Housekeeping: <pad>, <unk>, <mask>. Padding, unknown-token fallback, fill-in-the-blank training objective.

Special tokens are also the surface for prompt-injection attacks. If the tokenizer parses a malicious user-string as a special token instead of as plain text, the attacker has just inserted a fake conversation turn into the model’s input.
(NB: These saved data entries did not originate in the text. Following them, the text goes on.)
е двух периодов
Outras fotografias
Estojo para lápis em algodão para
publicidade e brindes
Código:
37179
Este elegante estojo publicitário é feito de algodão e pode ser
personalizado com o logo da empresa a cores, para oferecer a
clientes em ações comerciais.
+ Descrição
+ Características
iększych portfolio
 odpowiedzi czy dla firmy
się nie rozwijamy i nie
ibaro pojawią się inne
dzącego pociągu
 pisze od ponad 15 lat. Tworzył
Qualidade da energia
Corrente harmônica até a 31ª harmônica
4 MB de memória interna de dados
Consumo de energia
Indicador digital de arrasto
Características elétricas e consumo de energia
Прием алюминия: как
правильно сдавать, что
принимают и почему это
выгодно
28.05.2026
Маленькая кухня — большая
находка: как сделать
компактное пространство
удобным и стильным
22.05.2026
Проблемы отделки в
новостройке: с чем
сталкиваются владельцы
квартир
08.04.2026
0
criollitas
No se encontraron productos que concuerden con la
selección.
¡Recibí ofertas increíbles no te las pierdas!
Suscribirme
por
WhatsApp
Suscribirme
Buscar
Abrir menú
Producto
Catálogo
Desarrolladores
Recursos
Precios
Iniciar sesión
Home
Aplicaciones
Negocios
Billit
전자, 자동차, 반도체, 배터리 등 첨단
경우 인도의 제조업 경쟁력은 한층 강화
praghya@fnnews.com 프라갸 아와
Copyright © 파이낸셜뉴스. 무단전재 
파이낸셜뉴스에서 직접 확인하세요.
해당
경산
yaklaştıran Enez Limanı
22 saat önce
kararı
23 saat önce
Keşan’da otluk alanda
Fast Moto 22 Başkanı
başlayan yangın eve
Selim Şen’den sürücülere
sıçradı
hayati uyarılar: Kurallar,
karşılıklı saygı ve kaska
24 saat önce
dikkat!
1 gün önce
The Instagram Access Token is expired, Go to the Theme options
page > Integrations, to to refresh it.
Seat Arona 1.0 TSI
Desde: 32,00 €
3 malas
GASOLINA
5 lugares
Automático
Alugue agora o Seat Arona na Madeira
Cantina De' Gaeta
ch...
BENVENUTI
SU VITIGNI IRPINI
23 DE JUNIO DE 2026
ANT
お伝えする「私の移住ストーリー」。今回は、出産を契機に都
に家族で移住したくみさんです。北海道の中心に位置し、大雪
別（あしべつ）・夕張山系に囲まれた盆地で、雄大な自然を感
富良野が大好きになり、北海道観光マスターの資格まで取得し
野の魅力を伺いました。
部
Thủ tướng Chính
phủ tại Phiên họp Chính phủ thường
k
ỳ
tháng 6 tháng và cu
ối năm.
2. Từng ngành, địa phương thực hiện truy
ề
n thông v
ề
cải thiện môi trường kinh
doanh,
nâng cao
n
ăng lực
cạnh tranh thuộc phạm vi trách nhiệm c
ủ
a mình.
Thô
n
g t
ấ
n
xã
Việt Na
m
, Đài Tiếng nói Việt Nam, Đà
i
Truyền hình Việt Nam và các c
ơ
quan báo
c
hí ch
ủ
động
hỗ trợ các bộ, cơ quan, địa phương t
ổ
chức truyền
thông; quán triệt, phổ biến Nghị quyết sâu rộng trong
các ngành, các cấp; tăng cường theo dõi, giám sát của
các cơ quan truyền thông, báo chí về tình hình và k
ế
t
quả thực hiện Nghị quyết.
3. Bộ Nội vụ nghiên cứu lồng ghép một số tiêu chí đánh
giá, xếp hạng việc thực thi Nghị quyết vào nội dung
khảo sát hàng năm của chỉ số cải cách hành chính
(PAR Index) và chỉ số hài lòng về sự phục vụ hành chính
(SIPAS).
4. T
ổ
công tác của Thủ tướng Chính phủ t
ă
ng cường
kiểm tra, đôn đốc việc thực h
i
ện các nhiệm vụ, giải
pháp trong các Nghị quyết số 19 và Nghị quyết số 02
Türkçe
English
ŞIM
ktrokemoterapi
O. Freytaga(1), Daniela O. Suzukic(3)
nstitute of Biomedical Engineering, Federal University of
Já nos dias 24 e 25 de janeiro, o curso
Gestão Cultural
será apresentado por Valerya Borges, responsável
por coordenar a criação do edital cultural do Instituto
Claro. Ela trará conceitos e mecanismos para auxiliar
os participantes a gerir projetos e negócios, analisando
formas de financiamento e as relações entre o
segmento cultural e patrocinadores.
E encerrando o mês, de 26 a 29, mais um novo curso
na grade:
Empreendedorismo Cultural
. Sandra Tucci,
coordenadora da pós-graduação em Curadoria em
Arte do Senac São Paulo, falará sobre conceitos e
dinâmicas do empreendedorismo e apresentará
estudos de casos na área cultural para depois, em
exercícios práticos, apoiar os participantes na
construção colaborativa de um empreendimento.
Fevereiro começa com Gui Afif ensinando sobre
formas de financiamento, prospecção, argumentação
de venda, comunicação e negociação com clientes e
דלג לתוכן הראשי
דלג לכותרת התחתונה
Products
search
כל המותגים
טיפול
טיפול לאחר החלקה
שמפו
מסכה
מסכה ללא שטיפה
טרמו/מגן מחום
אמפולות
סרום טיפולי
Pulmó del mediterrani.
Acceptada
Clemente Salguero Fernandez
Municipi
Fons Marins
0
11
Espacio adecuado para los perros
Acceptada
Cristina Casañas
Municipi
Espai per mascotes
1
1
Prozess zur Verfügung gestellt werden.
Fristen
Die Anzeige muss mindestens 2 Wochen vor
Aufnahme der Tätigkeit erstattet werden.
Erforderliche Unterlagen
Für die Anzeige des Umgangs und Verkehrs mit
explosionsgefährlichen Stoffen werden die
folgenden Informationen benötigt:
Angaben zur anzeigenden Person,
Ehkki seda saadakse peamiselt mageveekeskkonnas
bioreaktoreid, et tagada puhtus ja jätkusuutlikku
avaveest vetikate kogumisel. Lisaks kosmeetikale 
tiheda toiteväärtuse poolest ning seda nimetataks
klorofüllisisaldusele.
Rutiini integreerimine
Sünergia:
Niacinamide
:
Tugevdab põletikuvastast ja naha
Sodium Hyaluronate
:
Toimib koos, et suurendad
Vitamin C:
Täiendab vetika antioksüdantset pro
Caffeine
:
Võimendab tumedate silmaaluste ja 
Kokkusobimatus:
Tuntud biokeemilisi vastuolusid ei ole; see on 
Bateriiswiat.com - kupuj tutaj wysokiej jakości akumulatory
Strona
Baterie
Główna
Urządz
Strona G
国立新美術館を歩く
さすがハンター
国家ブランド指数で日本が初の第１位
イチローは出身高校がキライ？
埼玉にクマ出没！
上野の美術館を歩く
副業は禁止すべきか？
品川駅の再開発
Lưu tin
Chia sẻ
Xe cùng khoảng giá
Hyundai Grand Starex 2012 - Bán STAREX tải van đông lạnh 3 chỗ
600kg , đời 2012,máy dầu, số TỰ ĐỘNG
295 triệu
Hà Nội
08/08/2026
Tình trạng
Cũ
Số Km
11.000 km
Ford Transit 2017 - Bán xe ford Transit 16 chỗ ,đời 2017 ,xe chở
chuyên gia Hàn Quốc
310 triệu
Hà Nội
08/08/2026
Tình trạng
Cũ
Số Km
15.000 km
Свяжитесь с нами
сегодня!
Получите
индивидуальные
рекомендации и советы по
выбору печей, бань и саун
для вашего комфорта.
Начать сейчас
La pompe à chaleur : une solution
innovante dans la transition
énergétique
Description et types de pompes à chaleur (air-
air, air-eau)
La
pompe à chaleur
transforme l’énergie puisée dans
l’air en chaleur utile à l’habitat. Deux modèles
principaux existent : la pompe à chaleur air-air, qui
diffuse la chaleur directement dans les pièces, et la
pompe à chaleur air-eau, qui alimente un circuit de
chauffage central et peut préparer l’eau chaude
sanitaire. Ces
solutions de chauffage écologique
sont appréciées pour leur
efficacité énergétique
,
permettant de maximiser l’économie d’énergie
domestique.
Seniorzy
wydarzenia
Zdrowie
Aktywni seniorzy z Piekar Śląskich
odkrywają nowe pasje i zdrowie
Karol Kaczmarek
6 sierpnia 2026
Practical numbers (rules of thumb)

Pricing is per token, not per character. Two prompts with identical character counts can differ by 10 to 20 percent in token count.
English prose: roughly 4 characters per token.
Code: roughly 2 characters per token (twice as expensive per character).
Non-Latin scripts (CJK, Cyrillic, Arabic): tokenize sparsely; expect more tokens per visual character.
Whitespace matters: hello (with leading space) and hello are different tokens with different IDs.

Pitfalls to dodge

Token is not word. Often a word; often a fragment; sometimes both in the same sentence.
Token is not character. Usually shorter sequences than character count suggests.
Character count does not predict token count. Code, non-Latin, and unusual names break the ratio.
The model does not “know the letters” of a word. It knows associations for the token; spelling is on the wrong side of the wall.
The famous strawberry case got patched via training, but slightly weirder spelling questions (“count the Ms in mellifluous”) still fail for the same structural reason.

Words to use precisely

Token: a vocabulary entry; the unit the model processes.
Vocabulary: the fixed precomputed list of tokens (typically 30k to 100k entries).
BPE: byte-pair encoding; the algorithm that builds the vocabulary by repeatedly merging the most frequent adjacent pair.
Atomic token: a token the model cannot look inside; it is just an integer ID.
Special token: a vocabulary entry that is not a subword fragment (BOS, EOS, chat-role markers, etc.).

AI does not read text. It reads tokens.